WORK INSTRUCTIONS:
Please reproduce, exactly and with nothing else, every line from the one containing "komputer adalah meningkatkan" through the last line of the records below.

──────

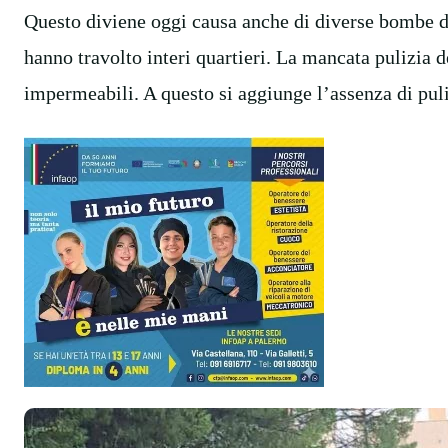
Questo diviene oggi causa anche di diverse bombe d’
hanno travolto interi quartieri. La mancata pulizia d
impermeabili. A questo si aggiunge l’assenza di puli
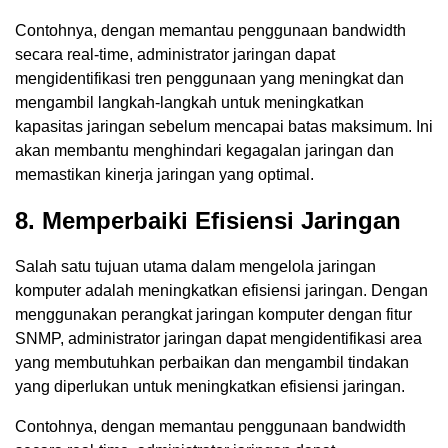
Contohnya, dengan memantau penggunaan bandwidth
secara real-time, administrator jaringan dapat
mengidentifikasi tren penggunaan yang meningkat dan
mengambil langkah-langkah untuk meningkatkan
kapasitas jaringan sebelum mencapai batas maksimum. Ini
akan membantu menghindari kegagalan jaringan dan
memastikan kinerja jaringan yang optimal.
8. Memperbaiki Efisiensi Jaringan
Salah satu tujuan utama dalam mengelola jaringan
komputer adalah meningkatkan efisiensi jaringan. Dengan
menggunakan perangkat jaringan komputer dengan fitur
SNMP, administrator jaringan dapat mengidentifikasi area
yang membutuhkan perbaikan dan mengambil tindakan
yang diperlukan untuk meningkatkan efisiensi jaringan.
Contohnya, dengan memantau penggunaan bandwidth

──────

ANSWER SECTION:
komputer adalah meningkatkan efisiensi jaringan. Dengan
menggunakan perangkat jaringan komputer dengan fitur
SNMP, administrator jaringan dapat mengidentifikasi area
yang membutuhkan perbaikan dan mengambil tindakan
yang diperlukan untuk meningkatkan efisiensi jaringan.
Contohnya, dengan memantau penggunaan bandwidth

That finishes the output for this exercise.